Problem - Quote the records that follow in full and exactly; leave out the pictures.

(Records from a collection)
Segment Open
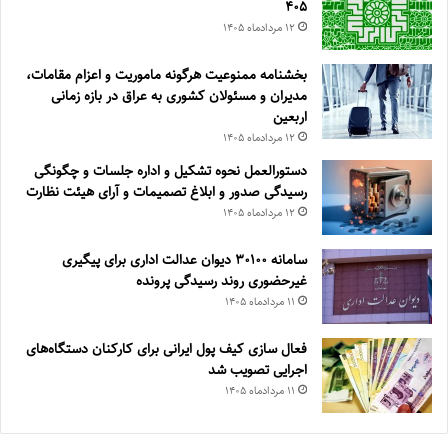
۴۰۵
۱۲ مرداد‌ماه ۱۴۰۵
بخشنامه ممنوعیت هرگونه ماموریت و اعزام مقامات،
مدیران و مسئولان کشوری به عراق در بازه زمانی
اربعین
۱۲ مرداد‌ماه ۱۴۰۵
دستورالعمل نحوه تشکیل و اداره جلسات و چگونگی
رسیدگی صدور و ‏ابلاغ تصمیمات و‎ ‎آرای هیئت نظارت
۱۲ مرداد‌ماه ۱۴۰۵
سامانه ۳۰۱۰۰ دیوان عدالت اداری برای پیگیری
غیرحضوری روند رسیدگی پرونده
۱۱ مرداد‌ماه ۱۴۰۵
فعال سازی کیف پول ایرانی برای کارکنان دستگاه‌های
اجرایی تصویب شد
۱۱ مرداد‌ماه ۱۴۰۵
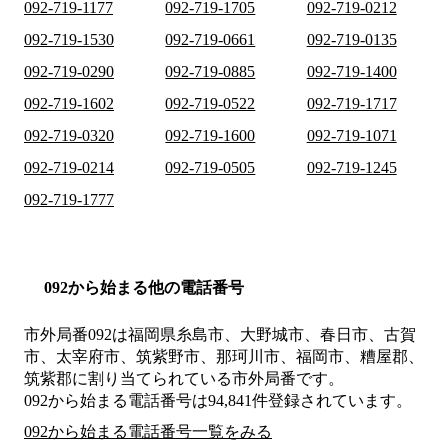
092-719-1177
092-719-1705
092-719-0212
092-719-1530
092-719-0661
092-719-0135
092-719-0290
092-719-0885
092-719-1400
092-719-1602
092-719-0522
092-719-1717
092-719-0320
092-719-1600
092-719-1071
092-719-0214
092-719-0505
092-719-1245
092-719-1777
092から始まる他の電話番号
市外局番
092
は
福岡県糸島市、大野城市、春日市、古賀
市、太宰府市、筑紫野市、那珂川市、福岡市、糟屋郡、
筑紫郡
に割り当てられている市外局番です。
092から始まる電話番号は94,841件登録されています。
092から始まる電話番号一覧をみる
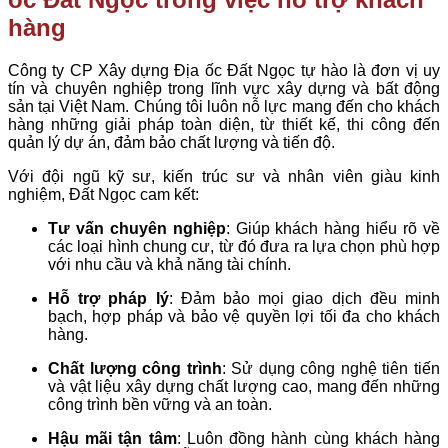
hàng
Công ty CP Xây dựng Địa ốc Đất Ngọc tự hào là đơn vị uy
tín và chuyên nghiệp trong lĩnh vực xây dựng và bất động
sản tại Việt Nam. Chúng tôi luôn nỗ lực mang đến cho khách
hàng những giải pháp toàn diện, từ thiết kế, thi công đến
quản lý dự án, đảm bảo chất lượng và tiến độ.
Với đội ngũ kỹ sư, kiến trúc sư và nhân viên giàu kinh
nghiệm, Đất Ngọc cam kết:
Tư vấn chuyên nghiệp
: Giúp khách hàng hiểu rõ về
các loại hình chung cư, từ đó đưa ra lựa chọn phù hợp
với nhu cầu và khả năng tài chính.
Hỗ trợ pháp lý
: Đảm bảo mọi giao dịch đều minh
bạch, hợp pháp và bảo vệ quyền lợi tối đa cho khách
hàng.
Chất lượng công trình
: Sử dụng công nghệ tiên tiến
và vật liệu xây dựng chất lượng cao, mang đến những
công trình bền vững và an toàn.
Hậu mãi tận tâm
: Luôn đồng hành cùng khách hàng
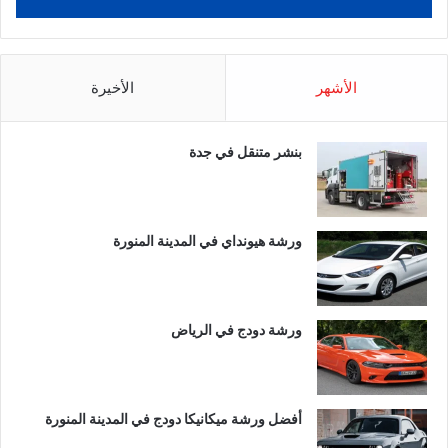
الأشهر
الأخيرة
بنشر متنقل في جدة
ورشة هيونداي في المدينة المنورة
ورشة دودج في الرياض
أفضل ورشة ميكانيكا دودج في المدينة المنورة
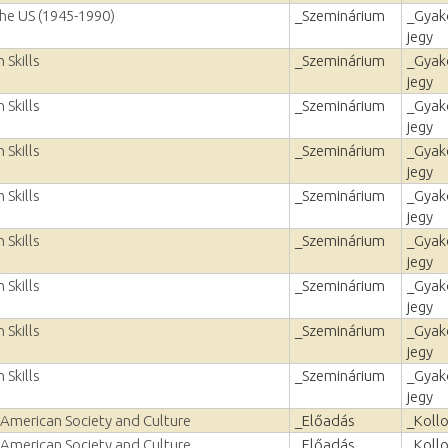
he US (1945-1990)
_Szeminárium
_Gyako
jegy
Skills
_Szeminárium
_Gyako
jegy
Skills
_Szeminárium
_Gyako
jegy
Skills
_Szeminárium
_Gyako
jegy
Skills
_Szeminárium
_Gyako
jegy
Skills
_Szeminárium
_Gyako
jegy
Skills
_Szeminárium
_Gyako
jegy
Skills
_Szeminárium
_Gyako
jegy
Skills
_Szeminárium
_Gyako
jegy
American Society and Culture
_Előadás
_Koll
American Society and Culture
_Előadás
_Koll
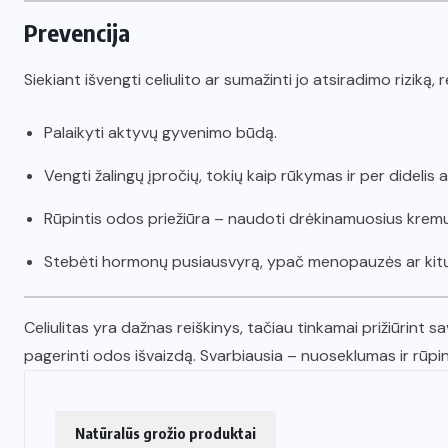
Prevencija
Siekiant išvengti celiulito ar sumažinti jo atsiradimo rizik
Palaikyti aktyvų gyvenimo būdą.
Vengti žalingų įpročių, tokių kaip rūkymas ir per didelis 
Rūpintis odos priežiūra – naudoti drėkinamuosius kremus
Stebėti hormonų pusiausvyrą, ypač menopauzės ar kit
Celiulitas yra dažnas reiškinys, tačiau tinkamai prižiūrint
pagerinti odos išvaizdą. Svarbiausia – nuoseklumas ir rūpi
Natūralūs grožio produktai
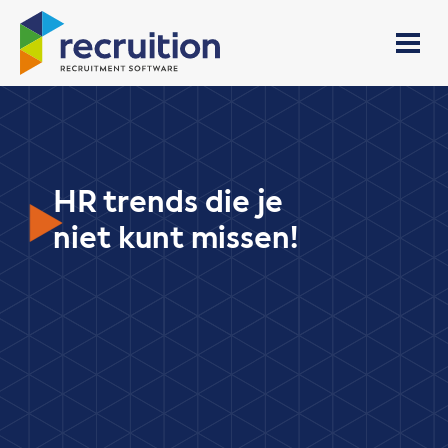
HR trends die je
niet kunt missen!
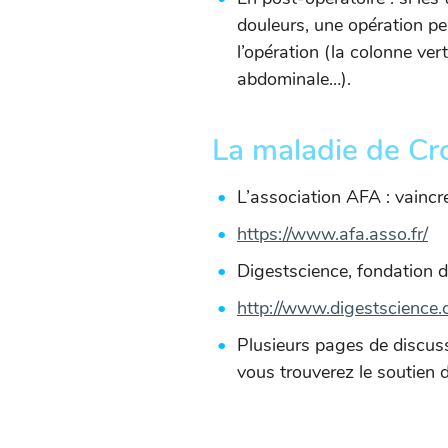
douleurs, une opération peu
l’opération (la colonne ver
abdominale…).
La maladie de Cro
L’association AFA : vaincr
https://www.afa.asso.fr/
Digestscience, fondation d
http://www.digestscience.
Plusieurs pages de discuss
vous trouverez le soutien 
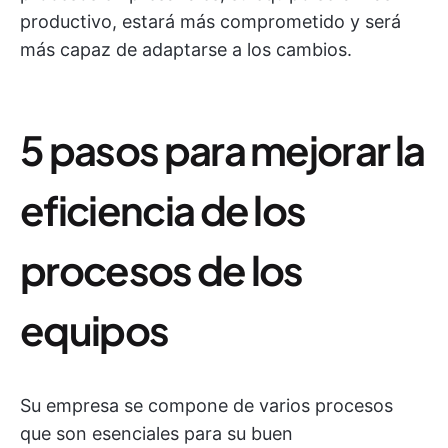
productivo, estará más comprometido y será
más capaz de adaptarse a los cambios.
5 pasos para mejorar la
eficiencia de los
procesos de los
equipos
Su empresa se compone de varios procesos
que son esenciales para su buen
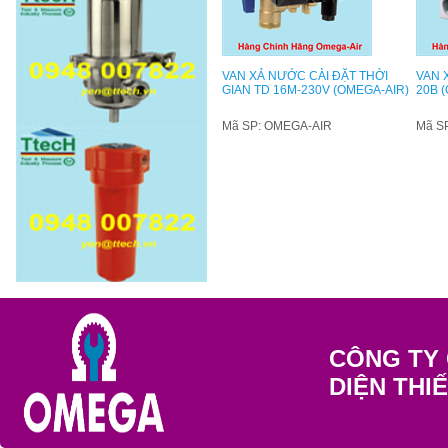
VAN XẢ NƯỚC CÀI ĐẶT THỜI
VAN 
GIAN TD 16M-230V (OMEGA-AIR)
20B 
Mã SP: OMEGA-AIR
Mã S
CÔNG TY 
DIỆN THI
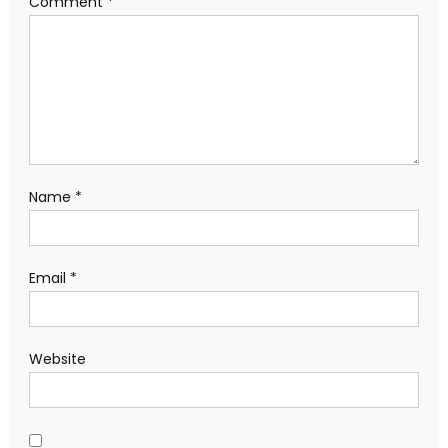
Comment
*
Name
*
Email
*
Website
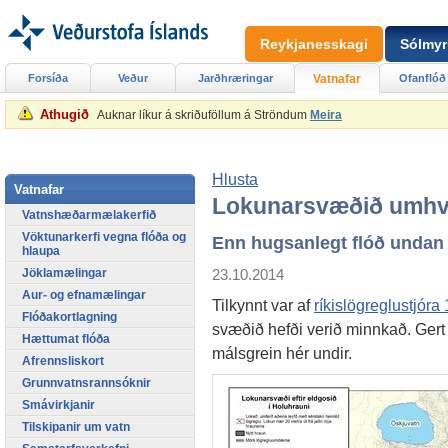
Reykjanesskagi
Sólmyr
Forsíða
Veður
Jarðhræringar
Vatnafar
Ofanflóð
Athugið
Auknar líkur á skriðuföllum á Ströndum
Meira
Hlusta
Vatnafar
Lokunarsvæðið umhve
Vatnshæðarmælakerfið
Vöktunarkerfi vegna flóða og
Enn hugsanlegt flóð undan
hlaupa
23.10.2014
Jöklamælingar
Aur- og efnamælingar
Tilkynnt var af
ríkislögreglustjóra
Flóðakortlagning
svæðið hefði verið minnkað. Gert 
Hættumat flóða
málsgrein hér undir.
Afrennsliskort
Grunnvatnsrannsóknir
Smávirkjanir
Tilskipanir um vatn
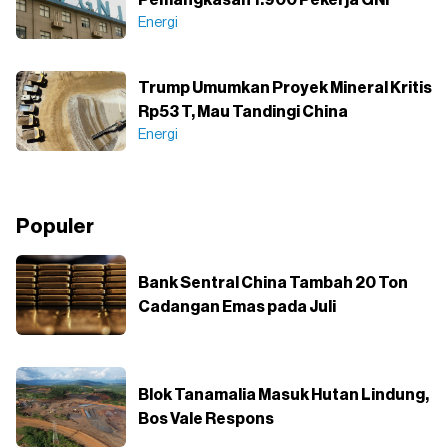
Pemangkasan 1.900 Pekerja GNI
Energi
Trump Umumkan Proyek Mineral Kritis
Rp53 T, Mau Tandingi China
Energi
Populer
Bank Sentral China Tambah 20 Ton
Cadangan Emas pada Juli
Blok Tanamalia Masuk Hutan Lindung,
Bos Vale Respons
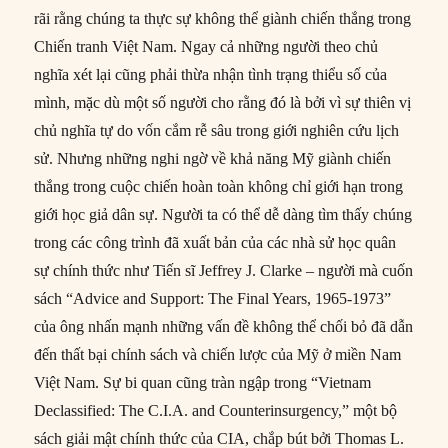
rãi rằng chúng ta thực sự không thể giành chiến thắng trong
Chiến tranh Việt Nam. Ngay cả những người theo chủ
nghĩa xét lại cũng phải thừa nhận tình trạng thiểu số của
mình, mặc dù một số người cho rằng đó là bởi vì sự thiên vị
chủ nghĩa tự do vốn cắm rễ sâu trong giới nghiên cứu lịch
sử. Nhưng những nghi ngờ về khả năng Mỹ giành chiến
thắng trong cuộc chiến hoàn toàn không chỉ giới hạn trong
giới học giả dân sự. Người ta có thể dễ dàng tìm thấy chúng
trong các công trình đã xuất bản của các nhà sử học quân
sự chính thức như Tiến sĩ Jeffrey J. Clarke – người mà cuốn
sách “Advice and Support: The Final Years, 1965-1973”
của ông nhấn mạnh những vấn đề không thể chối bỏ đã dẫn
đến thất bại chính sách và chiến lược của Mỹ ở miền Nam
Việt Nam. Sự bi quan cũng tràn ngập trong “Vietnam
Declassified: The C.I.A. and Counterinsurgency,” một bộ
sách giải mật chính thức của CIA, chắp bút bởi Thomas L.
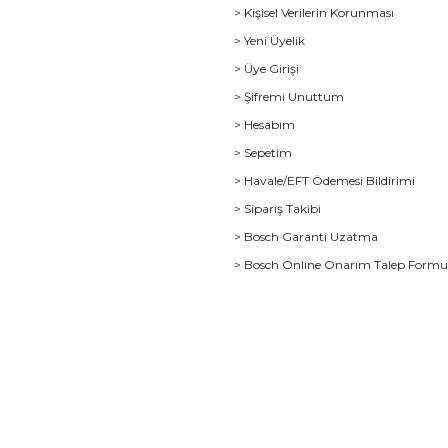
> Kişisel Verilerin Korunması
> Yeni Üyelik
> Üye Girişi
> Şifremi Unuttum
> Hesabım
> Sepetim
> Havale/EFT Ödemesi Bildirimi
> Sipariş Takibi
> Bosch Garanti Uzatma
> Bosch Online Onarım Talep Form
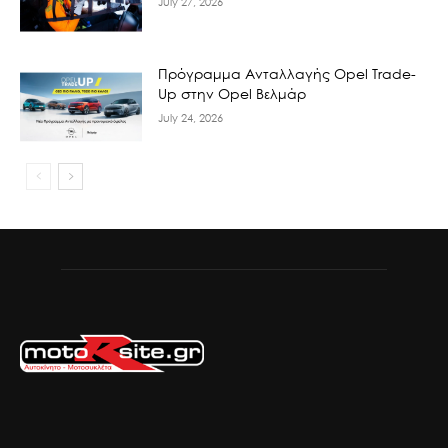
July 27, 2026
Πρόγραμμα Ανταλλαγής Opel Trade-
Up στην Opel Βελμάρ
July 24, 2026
Segment Closed
Written reply -
۴۰۵
۱۲ مرداد‌ماه ۱۴۰۵
بخشنامه ممنوعیت هرگونه ماموریت و اعزام مقامات،
مدیران و مسئولان کشوری به عراق در بازه زمانی
اربعین
۱۲ مرداد‌ماه ۱۴۰۵
دستورالعمل نحوه تشکیل و اداره جلسات و چگونگی
رسیدگی صدور و ‏ابلاغ تصمیمات و‎ ‎آرای هیئت نظارت
۱۲ مرداد‌ماه ۱۴۰۵
سامانه ۳۰۱۰۰ دیوان عدالت اداری برای پیگیری
غیرحضوری روند رسیدگی پرونده
۱۱ مرداد‌ماه ۱۴۰۵
فعال سازی کیف پول ایرانی برای کارکنان دستگاه‌های
اجرایی تصویب شد
۱۱ مرداد‌ماه ۱۴۰۵
092-719-1177
092-719-1705
092-719-0212
092-719-1530
092-719-0661
092-719-0135
092-719-0290
092-719-0885
092-719-1400
092-719-1602
092-719-0522
092-719-1717
092-719-0320
092-719-1600
092-719-1071
092-719-0214
092-719-0505
092-719-1245
092-719-1777
092から始まる他の電話番号
市外局番
092
は
福岡県糸島市、大野城市、春日市、古賀
市、太宰府市、筑紫野市、那珂川市、福岡市、糟屋郡、
筑紫郡
に割り当てられている市外局番です。
092から始まる電話番号は94,841件登録されています。
092から始まる電話番号一覧をみる
hàng
Công ty CP Xây dựng Địa ốc Đất Ngọc tự hào là đơn vị uy
tín và chuyên nghiệp trong lĩnh vực xây dựng và bất động
sản tại Việt Nam. Chúng tôi luôn nỗ lực mang đến cho khách
hàng những giải pháp toàn diện, từ thiết kế, thi công đến
quản lý dự án, đảm bảo chất lượng và tiến độ.
Với đội ngũ kỹ sư, kiến trúc sư và nhân viên giàu kinh
nghiệm, Đất Ngọc cam kết:
Tư vấn chuyên nghiệp
: Giúp khách hàng hiểu rõ về
các loại hình chung cư, từ đó đưa ra lựa chọn phù hợp
với nhu cầu và khả năng tài chính.
Hỗ trợ pháp lý
: Đảm bảo mọi giao dịch đều minh
bạch, hợp pháp và bảo vệ quyền lợi tối đa cho khách
hàng.
Chất lượng công trình
: Sử dụng công nghệ tiên tiến
và vật liệu xây dựng chất lượng cao, mang đến những
công trình bền vững và an toàn.
Hậu mãi tận tâm
: Luôn đồng hành cùng khách hàng
الأشهر
الأخيرة
بنشر متنقل في جدة
ورشة هيونداي في المدينة المنورة
ورشة دودج في الرياض
أفضل ورشة ميكانيكا دودج في المدينة المنورة
he US (1945-1990)
_Szeminárium
_Gyako
jegy
Skills
_Szeminárium
_Gyako
jegy
Skills
_Szeminárium
_Gyako
jegy
Skills
_Szeminárium
_Gyako
jegy
Skills
_Szeminárium
_Gyako
jegy
Skills
_Szeminárium
_Gyako
jegy
Skills
_Szeminárium
_Gyako
jegy
Skills
_Szeminárium
_Gyako
jegy
Skills
_Szeminárium
_Gyako
jegy
American Society and Culture
_Előadás
_Koll
American Society and Culture
_Előadás
_Koll
Prevencija
Siekiant išvengti celiulito ar sumažinti jo atsiradimo rizik
Palaikyti aktyvų gyvenimo būdą.
Vengti žalingų įpročių, tokių kaip rūkymas ir per didelis 
Rūpintis odos priežiūra – naudoti drėkinamuosius kremus
Stebėti hormonų pusiausvyrą, ypač menopauzės ar kit
Celiulitas yra dažnas reiškinys, tačiau tinkamai prižiūrint
pagerinti odos išvaizdą. Svarbiausia – nuoseklumas ir rūpi
Natūralūs grožio produktai
HR trends die je
niet kunt missen!
douleurs, une opération peu
l’opération (la colonne ver
abdominale…).
La maladie de Cro
L’association AFA : vaincr
https://www.afa.asso.fr/
Digestscience, fondation d
http://www.digestscience.
Plusieurs pages de discuss
vous trouverez le soutien 
productivo, estará más comprometido y será
más capaz de adaptarse a los cambios.
5 pasos para mejorar la
eficiencia de los
procesos de los
equipos
Su empresa se compone de varios procesos
que son esenciales para su buen
VAN XẢ NƯỚC CÀI ĐẶT THỜI
VAN 
GIAN TD 16M-230V (OMEGA-AIR)
20B 
Mã SP: OMEGA-AIR
Mã S
CÔNG TY 
DIỆN THI
Comment
*
Name
*
Email
*
Website
Reykjanesskagi
Sólmyr
Forsíða
Veður
Jarðhræringar
Vatnafar
Ofanflóð
Athugið
Auknar líkur á skriðuföllum á Ströndum
Meira
Hlusta
Vatnafar
Lokunarsvæðið umhve
Vatnshæðarmælakerfið
Vöktunarkerfi vegna flóða og
Enn hugsanlegt flóð undan
hlaupa
23.10.2014
Jöklamælingar
Aur- og efnamælingar
Tilkynnt var af
ríkislögreglustjóra
Flóðakortlagning
svæðið hefði verið minnkað. Gert 
Hættumat flóða
málsgrein hér undir.
Afrennsliskort
Grunnvatnsrannsóknir
Smávirkjanir
Tilskipanir um vatn
Pemangkasan 1.900 Pekerja GNI
Energi
Trump Umumkan Proyek Mineral Kritis
Rp53 T, Mau Tandingi China
Energi
Populer
Bank Sentral China Tambah 20 Ton
Cadangan Emas pada Juli
Blok Tanamalia Masuk Hutan Lindung,
Bos Vale Respons
rãi rằng chúng ta thực sự không thể giành chiến thắng trong
Chiến tranh Việt Nam. Ngay cả những người theo chủ
nghĩa xét lại cũng phải thừa nhận tình trạng thiểu số của
mình, mặc dù một số người cho rằng đó là bởi vì sự thiên vị
chủ nghĩa tự do vốn cắm rễ sâu trong giới nghiên cứu lịch
sử. Nhưng những nghi ngờ về khả năng Mỹ giành chiến
thắng trong cuộc chiến hoàn toàn không chỉ giới hạn trong
giới học giả dân sự. Người ta có thể dễ dàng tìm thấy chúng
trong các công trình đã xuất bản của các nhà sử học quân
sự chính thức như Tiến sĩ Jeffrey J. Clarke – người mà cuốn
sách “Advice and Support: The Final Years, 1965-1973”
của ông nhấn mạnh những vấn đề không thể chối bỏ đã dẫn
đến thất bại chính sách và chiến lược của Mỹ ở miền Nam
Việt Nam. Sự bi quan cũng tràn ngập trong “Vietnam
Declassified: The C.I.A. and Counterinsurgency,” một bộ
sách giải mật chính thức của CIA, chắp bút bởi Thomas L.
> Kişisel Verilerin Korunması
> Yeni Üyelik
> Üye Girişi
> Şifremi Unuttum
> Hesabım
> Sepetim
> Havale/EFT Ödemesi Bildirimi
> Sipariş Takibi
> Bosch Garanti Uzatma
> Bosch Online Onarım Talep Form
July 27, 2026
Πρόγραμμα Ανταλλαγής Opel Trade-
Up στην Opel Βελμάρ
July 24, 2026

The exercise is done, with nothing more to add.